“I need some water
Somethin’ came over me
Way too high to simmer down
Might as well overheat
Too close to comfort
As blood rush my favorite vein”
“LUST.”
[TEXTO] Alexandre Ribeiro [FOTO] Direitos Reservados
O novo álbum de Kendrick Lamar saiu há dois dias e meio mundo continua a dissecá-lo incessantemente. O peso mediático do artista de Compton está mais alto do que nunca e “HUMBLE.”, o único single que saiu antes de DAMN., apontava para novos caminhos que nos deixavam famintos por mais.
Desde o lançamento que se discute a qualidade do disco, mas não só: as comparações com Joey Bada$$, as críticas precoces — o The Guardian e o Telegraph deram cinco estrelas a DAMN. — , a velocidade de pensamento, a unanimidade à volta de K-Dot, as teorias incrivelmente credíveis de que um novo álbum chega amanhã… Bem, a Internet parece estar em sobreaquecimento e parece não existir um consenso. No entanto, uma coisa é certa: a arte pede ângulos diferentes e debate fervoroso e é isso que estamos a ter.

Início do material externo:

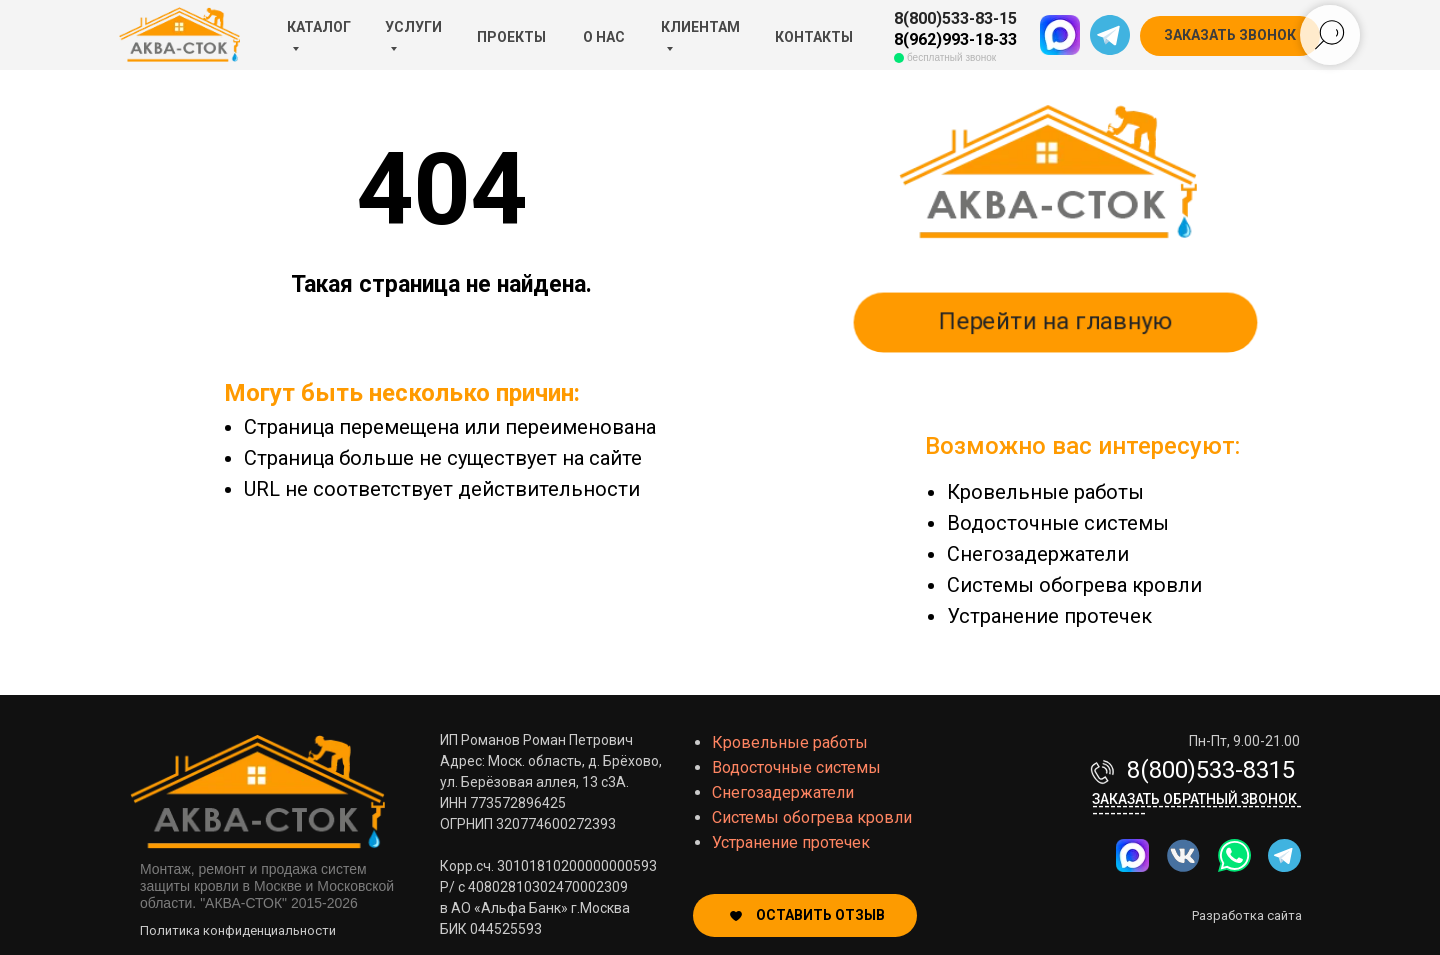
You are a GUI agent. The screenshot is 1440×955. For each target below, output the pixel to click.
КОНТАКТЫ (814, 37)
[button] (1230, 36)
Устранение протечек (1049, 616)
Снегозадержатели (1038, 554)
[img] (1234, 855)
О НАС (604, 37)
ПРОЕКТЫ (511, 37)
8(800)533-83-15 (955, 18)
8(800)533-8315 (1211, 770)
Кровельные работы (1045, 492)
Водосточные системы (1058, 523)
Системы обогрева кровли (1074, 585)
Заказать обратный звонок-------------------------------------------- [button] (1197, 806)
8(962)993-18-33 (955, 39)
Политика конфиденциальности (238, 930)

Neste momento, o rapper da TDE é um nome transversal que pede exige um lugar ao lado de lendas como Prince, David Bowie, Bob Dylan, Jimi Hendrix, Michael Jackson, The Beatles, Led Zeppelin ou Pink Floyd. Alguém que pega numa herança pesada para modificar, renovar e trazer cenários novos para a mesa. Percebe o passado e o presente para criar um futuro que outros não conseguem enxergar.
Sem hits óbvios, DAMN. é a terceira pedrada num charco que não tinha um dono tão declarado há muitos anos. Fiquem com a análise faixa a faixa:
[“BLOOD.”]
“Is it wickedness?/ Is it weakness?/ You decide/ Are we gonna live or die?”
A primeira canção é a introdução perfeita para nos preparar para o álbum e fala sobre uma das temáticas mais recorrentes de Kendrick: a dualidade. A morte nas mãos de uma mulher cega é a história contada pelo MC e, numa primeira leitura, uma analogia à evidente ignorância e racismo que continua a ser perpetrada nos Estados Unidos da América, ainda mais clara desde a nomeação de Donald Trump para a presidência. O sample de George Rivera só ajuda na interpretação: a cegueira é demasiado grande…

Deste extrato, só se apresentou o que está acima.